EXERCISE: Take from the listing each line that has the string "познать".

PROVIDED INFORMATION:
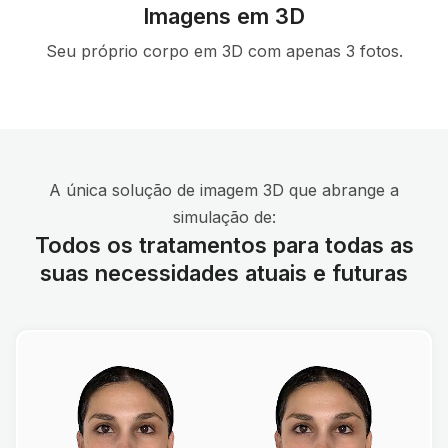
Imagens em 3D
Seu próprio corpo em 3D com apenas 3 fotos.
A única solução de imagem 3D que abrange a
simulação de:
Todos os tratamentos para todas as
suas necessidades atuais e futuras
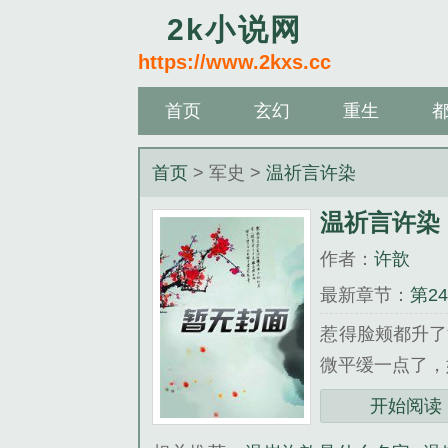
2k小说网
https://www.2kxs.cc
首页
玄幻
重生
首页
> 军史 >
温祈言许染
温祈言许染
作者：
许歆
最新章节：
第2
惹得脸颊都升了
微平缓一点了，她
《温祈言许染》
开始阅读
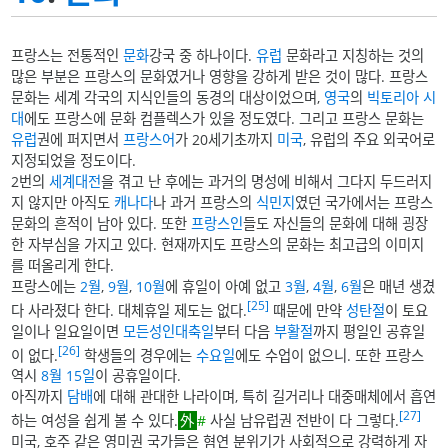
프랑스는 전통적인
문화
강국 중 하나이다.
유럽
문화라고 지칭하는 것의
많은 부분은 프랑스의 문화였거나 영향을 강하게 받은 것이 많다. 프랑스
문화는 세계 각국의 지식인들의 동경의 대상이었으며,
영국
의
빅토리아 시
대
에도 프랑스에 문화 컴플렉스가 있을 정도였다. 그리고 프랑스 문화는
유럽
권에 퍼지면서
프랑스어
가 20세기초까지
미국
, 유럽의 주요 외국어로
지정되었을 정도이다.
2번의
세계대전
을 겪고 난 후에는 과거의 명성에 비해서 그다지 두드러지
지 않지만 아직도
캐나다
나 과거 프랑스의
식민지
였던 국가에서는 프랑스
문화의 흔적이 남아 있다. 또한
프랑스인
들도 자신들의 문화에 대해 굉장
한 자부심을 가지고 있다. 현재까지도 프랑스의 문화는 최고급의 이미지
를 떠올리게 한다.
프랑스에는
2월
,
9월
,
10월
에 휴일이 아예 없고
3월
,
4월
,
6월
은 매년 생겼
[25]
다 사라졌다 한다. 대체휴일 제도는 없다.
때문에 만약
성탄절
이 토요
일이나 일요일이면
모든성인대축일
부터 다음
부활절
까지 평일인 공휴일
[26]
이 없다.
학생들의 경우에는
수요일
에도 수업이 없으니. 또한 프랑스
역시
8월 15일
이 공휴일이다.
아직까지
담배
에 대해 관대한 나라이며, 특히 길거리나 대중매체에서 흡연
[27]
하는 여성을 쉽게 볼 수 있다.
#
사실 남유럽권 전반이 다 그렇다.
미국, 호주 같은 영미권 국가들은 혐연 분위기가 사회적으로 강력하게 자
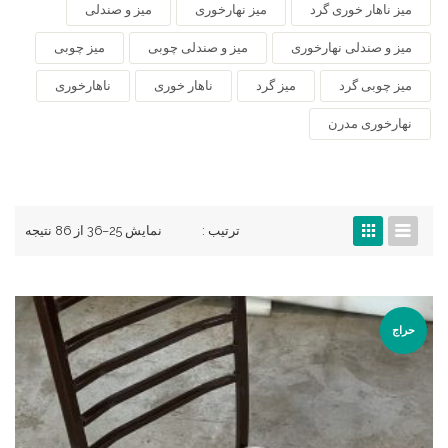
میز ناهار خوری گرد
میز نهارخوری
میز و صندلی
میز و صندلی نهارخوری
میز و صندلی چوبی
میز چوبی
میز چوبی گرد
میز گرد
ناهار خوری
ناهارخوری
نهارخوری مدرن
ترتیب :
نمایش 25–36 از 86 نتیجه
حراج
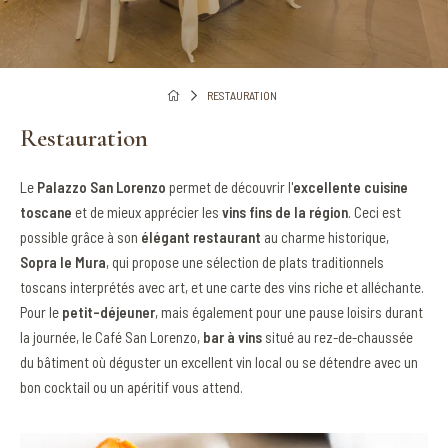
RESTAURATION
Restauration
Le
Palazzo San Lorenzo
permet de découvrir l'
excellente cuisine
toscane
et de mieux apprécier les
vins fins de la région
. Ceci est
possible grâce à son
élégant restaurant
au charme historique,
Sopra le Mura
, qui propose une sélection de plats traditionnels
toscans interprétés avec art, et une carte des vins riche et alléchante.
Pour le
petit-déjeuner
, mais également pour une pause loisirs durant
la journée, le Café San Lorenzo,
bar à vins
situé au rez-de-chaussée
du bâtiment où déguster un excellent vin local ou se détendre avec un
bon cocktail ou un apéritif vous attend.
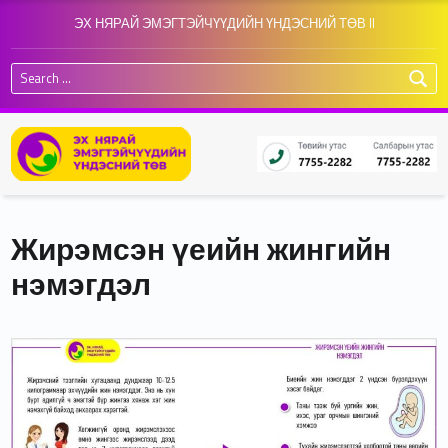
ЭХ НЯРАЙ ЭМЭГТЭЙЧҮҮДИЙН ҮНДЭСНИЙ ТӨВ II
Search for:
Жирэмсэн үеийн жингийн
нэмэгдэл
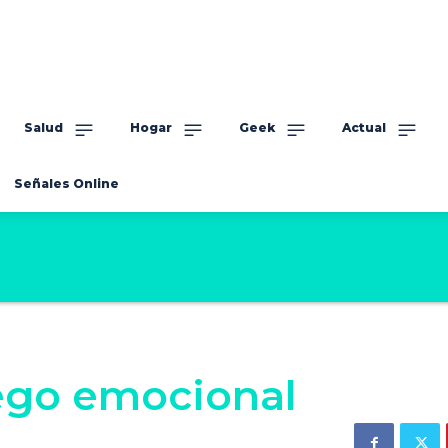
Salud
Hogar
Geek
Actual
Señales Online
pego emocional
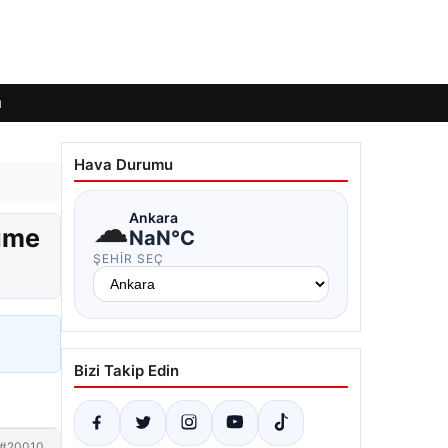
ı
Hava Durumu
☁
Ankara
lüme
NaN°C
ŞEHIR SEÇ
Bizi Takip Edin
#20010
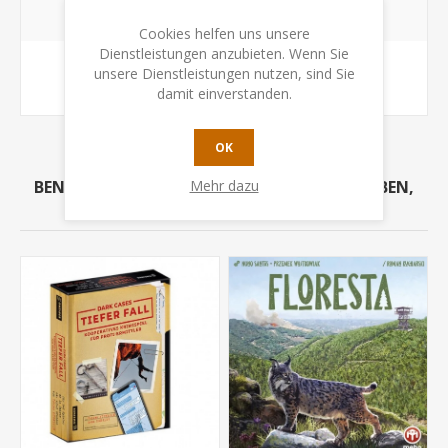
BELIEBTE BEGRIFFE
Cookies helfen uns unsere
Dienstleistungen anzubieten. Wenn Sie
unsere Dienstleistungen nutzen, sind Sie
komet
(2)
damit einverstanden.
OK
BENUTZER, DIE DIESEN ARTIKEL GEKAUFT HABEN,
Mehr dazu
HABEN AUCH GEKAUFT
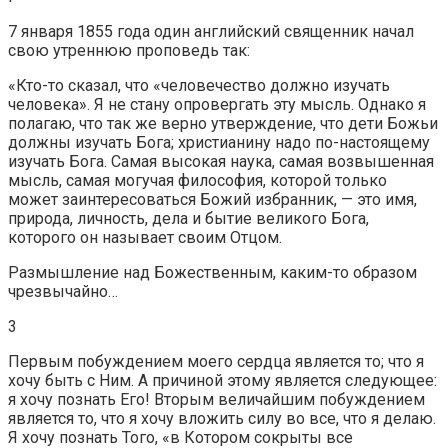
7 января 1855 года один английский священник начал
свою утреннюю проповедь так:
«Кто-то сказал, что «человечество должно изучать
человека». Я не стану опровергать эту мысль. Однако я
полагаю, что так же верно утверждение, что дети Божьи
должны изучать Бога; христианину надо по-настоящему
изучать Бога. Самая высокая наука, самая возвышенная
мысль, самая могучая философия, которой только
может заинтересоваться Божий избранник, — это имя,
природа, личность, дела и бытие великого Бога,
которого он называет своим Отцом.
Размышление над Божественным, каким-то образом
чрезвычайно…
3
Первым побуждением моего сердца является то; что я
хочу быть с Ним. А причиной этому является следующее:
я хочу познать Его! Вторым величайшим побуждением
является то, что я хочу вложить силу во все, что я делаю.
Я хочу познать Того, «в Котором сокрыты все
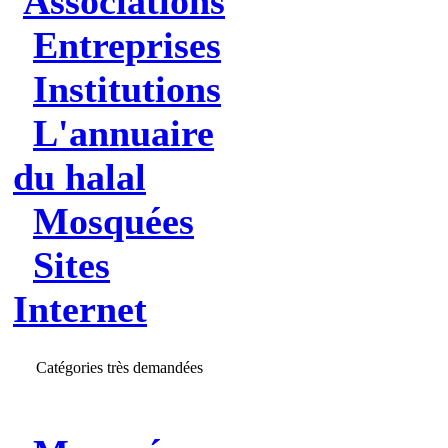
Associations
Entreprises
Institutions
L'annuaire
du halal
Mosquées
Sites
Internet
Catégories très demandées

EXERCISE RESPONSE:
я хочу познать Его! Вторым величайшим побуждением
Я хочу познать Того, «в Котором сокрыты все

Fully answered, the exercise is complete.